What is needed
Filter the listing below, copying every line in which the word "English" appears.

Supplied entries
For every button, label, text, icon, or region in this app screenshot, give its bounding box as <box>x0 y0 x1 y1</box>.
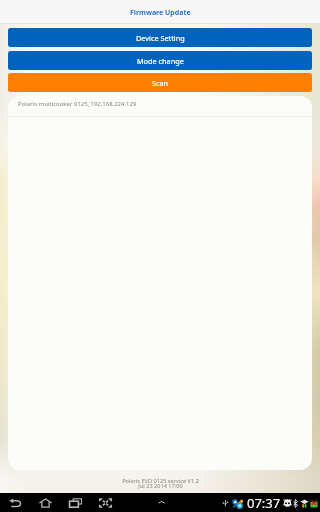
staticText: 07:37 <box>247 494 281 512</box>
button[interactable]: Expand notifications <box>151 493 171 512</box>
staticText: Firmware Update <box>130 8 191 18</box>
button[interactable]: Recent apps <box>65 493 85 512</box>
button[interactable]: Back <box>5 493 25 512</box>
staticText: Jul 23 2014 17:00 <box>138 482 183 490</box>
staticText: Scan <box>152 78 169 88</box>
button[interactable]: Device Setting <box>8 28 312 47</box>
staticText: Device Setting <box>136 33 185 43</box>
button[interactable]: Mode change <box>8 51 312 70</box>
button[interactable]: Scan <box>8 73 312 92</box>
button[interactable]: Screenshot <box>95 493 115 512</box>
staticText: Polaris EVO 0125 service V1.2 <box>122 477 199 485</box>
staticText: Mode change <box>137 56 184 66</box>
button[interactable]: Home <box>35 493 55 512</box>
staticText: Polaris multicooker 0125_192.168.224.129 <box>18 100 137 108</box>
button[interactable]: Polaris multicooker 0125_192.168.224.129 <box>8 96 312 116</box>
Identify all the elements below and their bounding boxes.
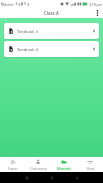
staticText: Share xyxy=(86,167,95,171)
button[interactable]: Exams xyxy=(0,157,25,172)
button[interactable]: Materials xyxy=(51,157,77,172)
button[interactable]: More options xyxy=(93,8,103,18)
button[interactable]: Share xyxy=(77,157,103,172)
staticText: Materials xyxy=(57,167,71,171)
button[interactable]: Home xyxy=(39,172,64,183)
button[interactable]: Textbook 3 xyxy=(4,23,99,39)
button[interactable]: Back xyxy=(64,172,89,183)
button[interactable]: Textbook 4 xyxy=(4,41,99,57)
button[interactable]: Recent apps xyxy=(14,172,39,183)
staticText: Textbook 3 xyxy=(17,29,38,35)
staticText: Exams xyxy=(8,167,18,171)
staticText: Classmates xyxy=(30,167,47,171)
staticText: 3:18 pm xyxy=(89,2,102,7)
staticText: Mobile xyxy=(3,2,14,7)
button[interactable]: Classmates xyxy=(25,157,51,172)
staticText: Textbook 4 xyxy=(17,47,38,53)
staticText: Class A xyxy=(44,10,59,16)
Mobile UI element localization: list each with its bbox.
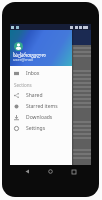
- button[interactable]: Downloads: [10, 112, 72, 123]
- staticText: Settings: [26, 125, 46, 132]
- staticText: საქართველო: [13, 52, 46, 58]
- staticText: Downloads: [26, 114, 53, 121]
- button[interactable]: Shared: [10, 90, 72, 101]
- button[interactable]: Back: [21, 165, 34, 178]
- button[interactable]: Recent apps: [67, 165, 80, 178]
- button[interactable]: Inbox: [10, 68, 72, 79]
- staticText: Sections: [14, 82, 32, 88]
- staticText: Inbox: [26, 70, 40, 77]
- staticText: user@mail: [13, 57, 33, 62]
- button[interactable]: Starred items: [10, 101, 72, 112]
- button[interactable]: Settings: [10, 123, 72, 134]
- staticText: Shared: [26, 92, 43, 99]
- staticText: Starred items: [26, 103, 58, 110]
- button[interactable]: Home: [44, 165, 57, 178]
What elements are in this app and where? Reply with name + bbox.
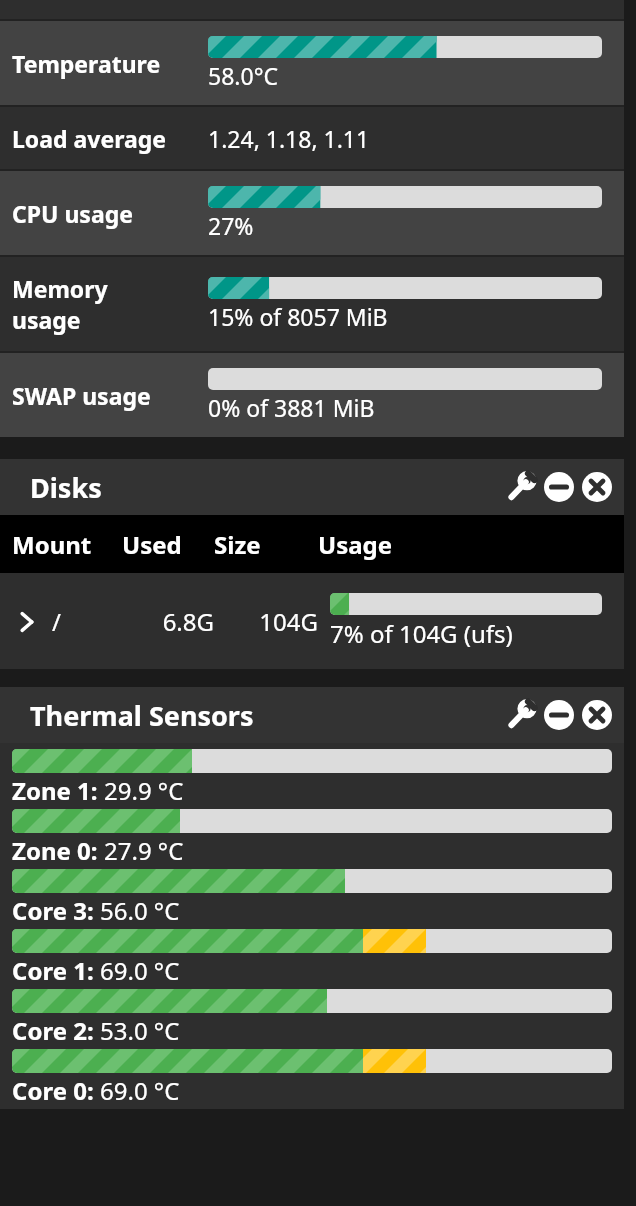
staticText: 0% of 3881 MiB [208, 392, 375, 423]
staticText: 27% [208, 210, 254, 241]
button[interactable]: Minimize [540, 696, 578, 734]
other: Expand [12, 607, 42, 637]
button[interactable]: Expand [0, 573, 624, 669]
button[interactable]: Zone 1: [0, 749, 624, 809]
staticText: 56.0 °C [100, 894, 180, 927]
staticText: Core 1: [12, 954, 100, 987]
staticText: Core 3: [12, 894, 100, 927]
staticText: 69.0 °C [100, 954, 180, 987]
button[interactable]: Close [578, 468, 616, 506]
button[interactable]: Zone 0: [0, 809, 624, 869]
button[interactable]: Disks [0, 459, 624, 515]
staticText: Size [214, 528, 318, 561]
button[interactable]: Core 1: [0, 929, 624, 989]
button[interactable]: Core 2: [0, 989, 624, 1049]
staticText: Zone 1: [12, 774, 104, 807]
staticText: 1.24, 1.18, 1.11 [208, 123, 370, 154]
button[interactable]: CPU usage [0, 171, 624, 255]
staticText: Temperature [12, 48, 161, 79]
button[interactable]: Load average [0, 107, 624, 169]
staticText: 27.9 °C [104, 834, 184, 867]
staticText: Core 2: [12, 1014, 100, 1047]
staticText: Memory usage [12, 273, 108, 335]
button[interactable]: Settings [502, 696, 540, 734]
button[interactable]: Memory usage [0, 257, 624, 351]
staticText: Mount [12, 528, 122, 561]
button[interactable]: Core 0: [0, 1049, 624, 1109]
button[interactable]: Close [578, 696, 616, 734]
staticText: 69.0 °C [100, 1074, 180, 1107]
button[interactable]: Thermal Sensors [0, 687, 624, 743]
button[interactable]: Minimize [540, 468, 578, 506]
button[interactable]: SWAP usage [0, 353, 624, 437]
staticText: Usage [318, 528, 393, 561]
staticText: SWAP usage [12, 380, 151, 411]
staticText: Thermal Sensors [30, 697, 254, 734]
staticText: Disks [30, 469, 102, 506]
staticText: 58.0°C [208, 60, 279, 91]
staticText: 6.8G [122, 605, 214, 638]
staticText: 29.9 °C [104, 774, 184, 807]
staticText: / [52, 605, 61, 638]
staticText: Zone 0: [12, 834, 104, 867]
staticText: 53.0 °C [100, 1014, 180, 1047]
button[interactable]: Settings [502, 468, 540, 506]
staticText: 7% of 104G (ufs) [330, 617, 513, 650]
staticText: Used [122, 528, 214, 561]
staticText: Load average [12, 123, 167, 154]
staticText: CPU usage [12, 198, 133, 229]
staticText: 104G [222, 605, 318, 638]
staticText: Core 0: [12, 1074, 100, 1107]
button[interactable]: Core 3: [0, 869, 624, 929]
staticText: 15% of 8057 MiB [208, 301, 388, 332]
button[interactable]: Temperature [0, 21, 624, 105]
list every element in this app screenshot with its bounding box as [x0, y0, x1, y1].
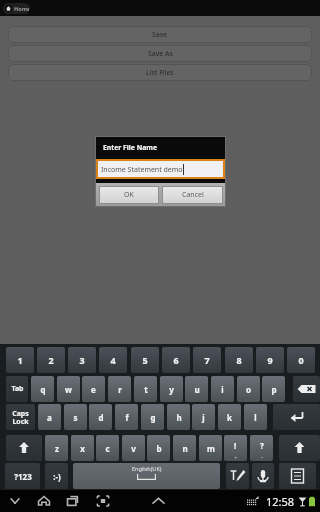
staticText: 2 [48, 354, 54, 366]
button[interactable]: 8 [225, 347, 253, 373]
button[interactable]: x [71, 435, 94, 461]
button[interactable]: s [64, 404, 87, 430]
button[interactable]: n [173, 435, 196, 461]
button[interactable]: ?123 [5, 463, 40, 489]
button[interactable]: Save As [8, 45, 312, 62]
staticText: List Files [146, 68, 174, 78]
button[interactable]: r [108, 376, 131, 402]
button[interactable]: Voice input [252, 463, 274, 489]
button[interactable]: Home [5, 3, 29, 14]
button[interactable]: j [192, 404, 215, 430]
button[interactable]: Backspace [293, 376, 320, 402]
button[interactable]: e [82, 376, 105, 402]
button[interactable]: Enter [273, 404, 320, 430]
staticText: :-) [53, 471, 61, 482]
staticText: 6 [173, 354, 179, 366]
staticText: a [47, 412, 52, 423]
staticText: o [246, 384, 251, 395]
staticText: r [118, 384, 122, 395]
staticText: 7 [204, 354, 210, 366]
staticText: Cancel [182, 190, 204, 200]
button[interactable]: Shift [279, 435, 320, 461]
staticText: . [261, 452, 263, 460]
button[interactable]: b [147, 435, 170, 461]
button[interactable]: Shift [6, 435, 42, 461]
staticText: OK [124, 190, 134, 200]
button[interactable]: v [122, 435, 145, 461]
button[interactable]: English(UK) [73, 463, 220, 489]
button[interactable]: 7 [193, 347, 221, 373]
staticText: v [131, 443, 136, 454]
staticText: c [105, 443, 110, 454]
button[interactable]: :-) [45, 463, 68, 489]
staticText: 4 [110, 354, 116, 366]
staticText: g [150, 412, 156, 423]
button[interactable]: 0 [287, 347, 315, 373]
staticText: d [98, 412, 104, 423]
staticText: u [194, 384, 200, 395]
button[interactable]: Handwriting [226, 463, 249, 489]
button[interactable]: t [134, 376, 157, 402]
staticText: 9 [267, 354, 273, 366]
button[interactable]: p [262, 376, 285, 402]
staticText: Tab [11, 384, 24, 394]
button[interactable]: u [185, 376, 208, 402]
button[interactable]: m [199, 435, 222, 461]
staticText: 5 [142, 354, 148, 366]
button[interactable]: y [160, 376, 183, 402]
button[interactable]: Cancel [163, 187, 222, 203]
button[interactable]: z [45, 435, 68, 461]
button[interactable]: d [89, 404, 112, 430]
staticText: ?123 [14, 471, 32, 482]
staticText: 0 [298, 354, 304, 366]
button[interactable]: f [115, 404, 138, 430]
staticText: p [271, 384, 277, 395]
staticText: i [221, 384, 224, 395]
button[interactable]: Caps Lock [6, 404, 35, 430]
button[interactable]: k [218, 404, 241, 430]
staticText: 3 [79, 354, 85, 366]
button[interactable]: l [244, 404, 267, 430]
staticText: ? [260, 440, 264, 451]
button[interactable]: 3 [68, 347, 96, 373]
staticText: ! [234, 440, 237, 451]
staticText: Enter File Name [103, 143, 157, 152]
staticText: f [125, 412, 129, 423]
button[interactable]: g [141, 404, 164, 430]
button[interactable]: i [211, 376, 234, 402]
button[interactable]: 9 [256, 347, 284, 373]
button[interactable]: ? [250, 435, 273, 461]
button[interactable]: w [57, 376, 80, 402]
staticText: Caps Lock [12, 409, 29, 426]
staticText: w [65, 384, 72, 395]
staticText: 12:58 [266, 494, 295, 509]
button[interactable]: c [96, 435, 119, 461]
button[interactable]: 6 [162, 347, 190, 373]
staticText: j [202, 412, 205, 423]
staticText: e [91, 384, 96, 395]
button[interactable]: Save [8, 26, 312, 43]
button[interactable]: 4 [99, 347, 127, 373]
button[interactable]: 5 [131, 347, 159, 373]
staticText: b [156, 443, 162, 454]
button[interactable]: List Files [8, 64, 312, 81]
button[interactable]: 1 [6, 347, 34, 373]
button[interactable]: Income Statement demo [98, 161, 223, 177]
staticText: k [227, 412, 232, 423]
staticText: y [169, 384, 174, 395]
staticText: Income Statement demo [101, 165, 183, 175]
button[interactable]: 2 [37, 347, 65, 373]
staticText: t [144, 384, 148, 395]
button[interactable]: a [38, 404, 61, 430]
staticText: , [235, 452, 237, 460]
button[interactable]: o [237, 376, 260, 402]
button[interactable]: h [167, 404, 190, 430]
button[interactable]: ! [224, 435, 247, 461]
button[interactable]: q [31, 376, 54, 402]
button[interactable]: OK [100, 187, 158, 203]
staticText: x [80, 443, 85, 454]
staticText: English(UK) [132, 465, 162, 472]
staticText: Home [14, 5, 29, 12]
button[interactable]: Tab [6, 376, 28, 402]
button[interactable]: Clipboard [279, 463, 316, 489]
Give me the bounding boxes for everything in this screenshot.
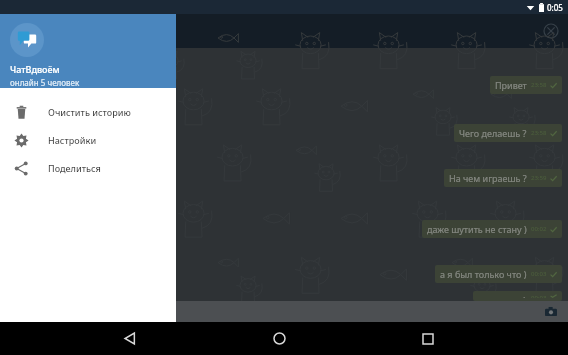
button[interactable]: Чего делаешь ? xyxy=(454,124,562,142)
staticText: Поделиться xyxy=(48,162,101,174)
staticText: Настройки xyxy=(48,134,97,146)
button[interactable]: Настройки xyxy=(0,126,176,154)
button[interactable]: а я был только что ) xyxy=(435,265,562,283)
staticText: 23:58 xyxy=(531,81,547,89)
staticText: а я был только что ) xyxy=(440,268,527,280)
staticText: 00:02 xyxy=(531,225,547,233)
button[interactable]: Back xyxy=(110,322,150,355)
staticText: На чем играешь ? xyxy=(449,172,527,184)
button[interactable]: Поделиться xyxy=(0,154,176,182)
staticText: 23:58 xyxy=(531,129,547,137)
staticText: Чего делаешь ? xyxy=(459,127,527,139)
staticText: 0:05 xyxy=(547,2,563,13)
button[interactable]: Home xyxy=(259,322,299,355)
staticText: онлайн 5 человек xyxy=(10,77,80,88)
button[interactable]: Attach photo xyxy=(542,303,560,321)
staticText: ЧатВдвоём xyxy=(10,63,60,75)
staticText: согласись ) xyxy=(478,294,527,298)
button[interactable]: согласись ) xyxy=(473,291,562,301)
button[interactable]: Очистить историю xyxy=(0,98,176,126)
button[interactable]: ЧатВдвоём xyxy=(0,14,176,88)
staticText: Очистить историю xyxy=(48,106,131,118)
button[interactable]: даже шутить не стану ) xyxy=(422,220,562,238)
staticText: 00:03 xyxy=(531,294,547,298)
staticText: 00:03 xyxy=(531,270,547,278)
button[interactable]: Recents xyxy=(408,322,448,355)
button[interactable]: Close xyxy=(540,20,562,42)
staticText: Привет xyxy=(495,79,527,91)
button[interactable]: Привет xyxy=(490,76,562,94)
staticText: даже шутить не стану ) xyxy=(427,223,527,235)
button[interactable]: На чем играешь ? xyxy=(444,169,562,187)
staticText: 23:59 xyxy=(531,174,547,182)
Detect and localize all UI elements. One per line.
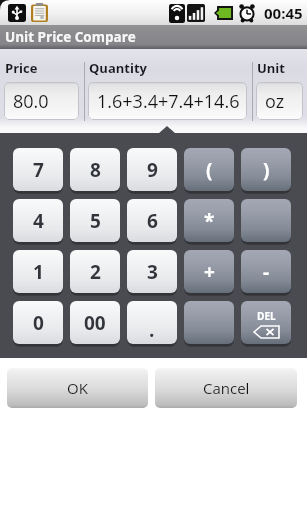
staticText: 00 <box>84 310 106 336</box>
staticText: 0 <box>33 310 44 336</box>
staticText: DEL <box>257 309 276 323</box>
staticText: 1.6+3.4+7.4+14.6 <box>97 89 240 114</box>
button[interactable]: 5 <box>70 199 120 242</box>
button[interactable]: OK <box>7 368 148 408</box>
button[interactable]: . <box>127 301 177 344</box>
staticText: ( <box>206 157 213 183</box>
button[interactable]: - <box>241 250 291 293</box>
button[interactable]: 8 <box>70 148 120 191</box>
button[interactable]: 4 <box>13 199 63 242</box>
staticText: * <box>204 208 215 234</box>
staticText: 4 <box>33 208 44 234</box>
button[interactable]: 2 <box>70 250 120 293</box>
button[interactable]: 00 <box>70 301 120 344</box>
button[interactable]: Cancel <box>155 368 297 408</box>
staticText: 9 <box>147 157 158 183</box>
staticText: 6 <box>147 208 158 234</box>
button[interactable]: ) <box>241 148 291 191</box>
button[interactable]: + <box>184 250 234 293</box>
staticText: Price <box>5 59 38 77</box>
button[interactable]: 6 <box>127 199 177 242</box>
staticText: oz <box>265 89 285 114</box>
button[interactable]: 3 <box>127 250 177 293</box>
staticText: 80.0 <box>13 89 49 114</box>
staticText: Unit Price Compare <box>5 28 136 46</box>
button[interactable]: Key <box>241 199 291 242</box>
button[interactable]: 1 <box>13 250 63 293</box>
staticText: 1 <box>33 259 44 285</box>
staticText: + <box>204 259 215 285</box>
staticText: 8 <box>90 157 101 183</box>
staticText: 5 <box>90 208 101 234</box>
button[interactable]: * <box>184 199 234 242</box>
button[interactable]: 1.6+3.4+7.4+14.6 <box>88 82 247 120</box>
staticText: 3 <box>147 259 158 285</box>
button[interactable]: 9 <box>127 148 177 191</box>
button[interactable]: Key <box>184 301 234 344</box>
button[interactable]: 0 <box>13 301 63 344</box>
staticText: - <box>263 259 270 285</box>
button[interactable]: 7 <box>13 148 63 191</box>
button[interactable]: ( <box>184 148 234 191</box>
staticText: ) <box>263 157 270 183</box>
button[interactable]: Delete <box>241 301 291 344</box>
staticText: Unit <box>257 59 285 77</box>
staticText: . <box>149 317 155 343</box>
staticText: Cancel <box>203 378 250 398</box>
staticText: OK <box>67 378 88 398</box>
staticText: 7 <box>33 157 44 183</box>
staticText: 00:45 <box>264 3 303 23</box>
staticText: Quantity <box>89 59 147 77</box>
staticText: 2 <box>90 259 101 285</box>
button[interactable]: 80.0 <box>4 82 79 120</box>
button[interactable]: oz <box>256 82 303 120</box>
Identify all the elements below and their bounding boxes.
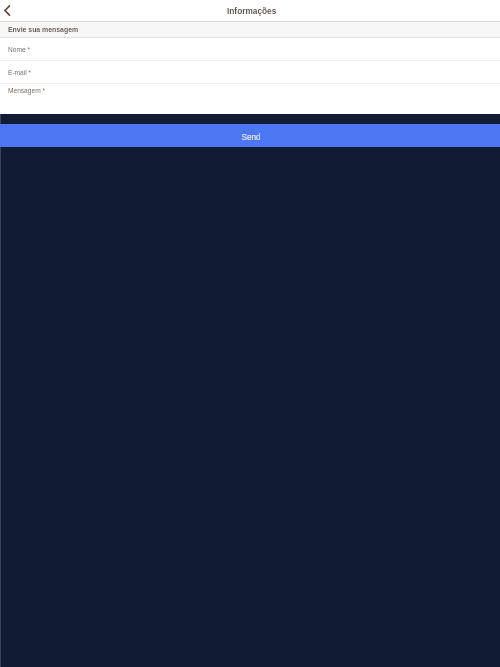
staticText: Send [241,133,261,142]
staticText: Envie sua mensagem [8,26,79,34]
button[interactable]: Envie sua mensagem [0,22,500,37]
staticText: Mensagem * [8,87,46,94]
button[interactable]: E-mail * [0,61,500,83]
button[interactable]: Nome * [0,38,500,60]
button[interactable]: Mensagem * [0,84,500,114]
staticText: Informações [227,6,277,15]
staticText: E-mail * [8,69,32,76]
button[interactable]: Back [0,0,21,21]
button[interactable]: Send [0,124,500,147]
staticText: Nome * [8,46,30,53]
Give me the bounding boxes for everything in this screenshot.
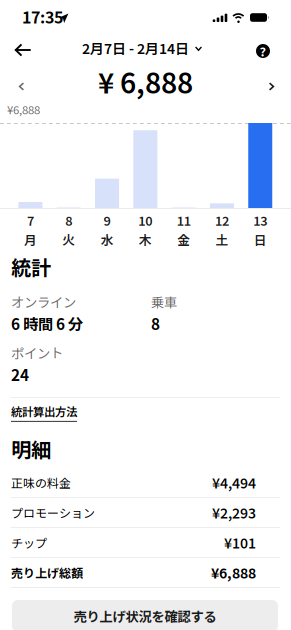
staticText: 2月7日 - 2月14日 bbox=[82, 38, 189, 58]
staticText: 6 時間 6 分 bbox=[11, 312, 83, 334]
staticText: 13 bbox=[253, 211, 267, 229]
staticText: 8 bbox=[65, 211, 72, 229]
staticText: 8 bbox=[151, 312, 160, 334]
staticText: 12 bbox=[215, 211, 229, 229]
staticText: 統計算出方法 bbox=[11, 403, 77, 419]
staticText: 木 bbox=[139, 230, 152, 249]
button[interactable]: 統計算出方法 bbox=[11, 403, 77, 422]
staticText: チップ bbox=[11, 534, 47, 551]
staticText: 9 bbox=[104, 211, 110, 229]
staticText: 明細 bbox=[11, 434, 51, 463]
staticText: 24 bbox=[11, 363, 29, 386]
staticText: 日 bbox=[254, 230, 267, 249]
button[interactable]: Help bbox=[256, 44, 270, 58]
staticText: ? bbox=[260, 42, 266, 60]
button[interactable]: Previous period bbox=[17, 81, 26, 92]
staticText: 売り上げ総額 bbox=[11, 564, 83, 581]
button[interactable]: 売り上げ状況を確認する bbox=[12, 600, 278, 630]
button[interactable]: Back bbox=[13, 42, 33, 58]
staticText: 水 bbox=[100, 230, 114, 249]
staticText: ¥101 bbox=[224, 532, 256, 553]
staticText: ¥4,494 bbox=[212, 472, 256, 493]
staticText: ¥6,888 bbox=[7, 101, 40, 117]
button[interactable]: Next period bbox=[267, 81, 276, 92]
staticText: 統計 bbox=[11, 252, 51, 281]
staticText: 月 bbox=[24, 230, 37, 249]
staticText: 正味の料金 bbox=[11, 474, 71, 491]
staticText: 金 bbox=[177, 230, 190, 249]
staticText: 7 bbox=[27, 211, 34, 229]
staticText: 火 bbox=[62, 230, 75, 249]
button[interactable]: 2月7日 - 2月14日 bbox=[82, 39, 202, 57]
staticText: ¥6,888 bbox=[211, 562, 256, 583]
staticText: ¥2,293 bbox=[212, 502, 256, 523]
staticText: プロモーション bbox=[11, 504, 95, 521]
staticText: 乗車 bbox=[151, 292, 177, 311]
staticText: ¥ 6,888 bbox=[98, 61, 193, 102]
staticText: 10 bbox=[138, 211, 152, 229]
staticText: 11 bbox=[177, 211, 191, 229]
staticText: オンライン bbox=[11, 292, 76, 311]
staticText: ポイント bbox=[11, 343, 63, 362]
staticText: 売り上げ状況を確認する bbox=[74, 606, 216, 626]
staticText: 土 bbox=[216, 230, 228, 249]
staticText: 17:35 bbox=[22, 5, 63, 28]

Answer below
button[interactable]: English(UK) [73, 463, 220, 489]
staticText: English(UK) [132, 465, 162, 472]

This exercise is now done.